Da leitura desta jurisprudência fica a ideia de que em caso de risco para o ambiente, quando após uma avaliação ou estudo em que não se consiga determinar em termos certos os efeitos nefastos para o ambiente, quando a ciência apenas indica um cenário mas não o confirma, quando a administração fica com um “SE” entre mãos como batata quente, deve decidir a favor do ambiente. Ou seja, perante a dúvida do impacto negativo no ambiente mas havendo risco de que tal se verifique pretere-se a autorização da actividade a favor do ambiente. Ou, aproveitando-nos de brocado latino em matéria penal, in dubio pro ambiente.
Fica a ideia, mas não a certeza. O TJ vai traçando as coordenadas, mas com passos pequeninos, um de cada vez.
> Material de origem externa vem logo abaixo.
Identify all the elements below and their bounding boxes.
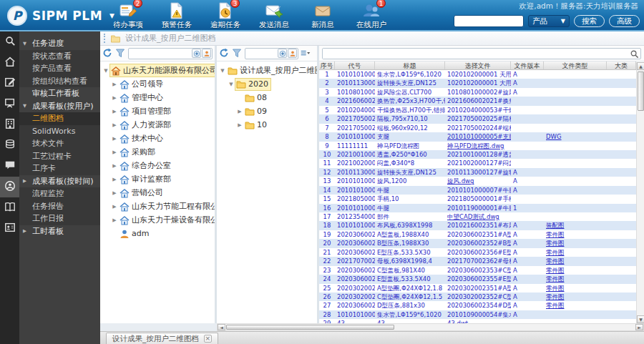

Em matéria de Rede Natura o intérprete e aplicador deve tomar em conta esta jurisprudência e segui-la se não quiser incumprir Direito Comunitário, mas será que dela se retira já um princípio geral para interpretação do direito do ambiente comunitário?
O art. 174º nº 2 do TCE determina que a legislação comunitária no domínio do ambiente basear-se-á nos princípios da precaução e da acção preventiva. No acórdão em estudo foi este preceito que o TJ chamou á colação para fundamentar a interpretação daquela directiva nos termos acima expostos. Conjugando aquele artigo com esta jurisprudência podemos concluir que o princípio da prevenção ao nível comunitário quer-se amplo, tão amplo que havendo risco para o ambiente esta saia favorecido, não interessando a actividade em causa. Como se o Ambiente se tornasse um gigante, que nem a dúvida consegue abalar, obrigando Administração e cidadãos a porem-se de acordo com ele.
Retirar desta jurisprudência o princípio do in dubio pro ambiente, valendo-nos dele enquanto tal, talvez seja um passo demasiado comprido, mesmo para o Direito Comunitário. Consideramo-la um início. Início da convicção e obrigação de que o Ambiente é para levar a sério, de que as avaliações têm que ser verdadeiras avaliações com conclusões precisas e que o risco não pode funcionar como sinal verde, talvez nem mesmo amarelo, a uma actividade sobre a qual ainda não há certezas quanto às consequências para o meio ambiente.
Aqui se vê o Direito no seu papel impulsionador de novas mentalidades.
Aqui se vê o Direito vestido de Verde.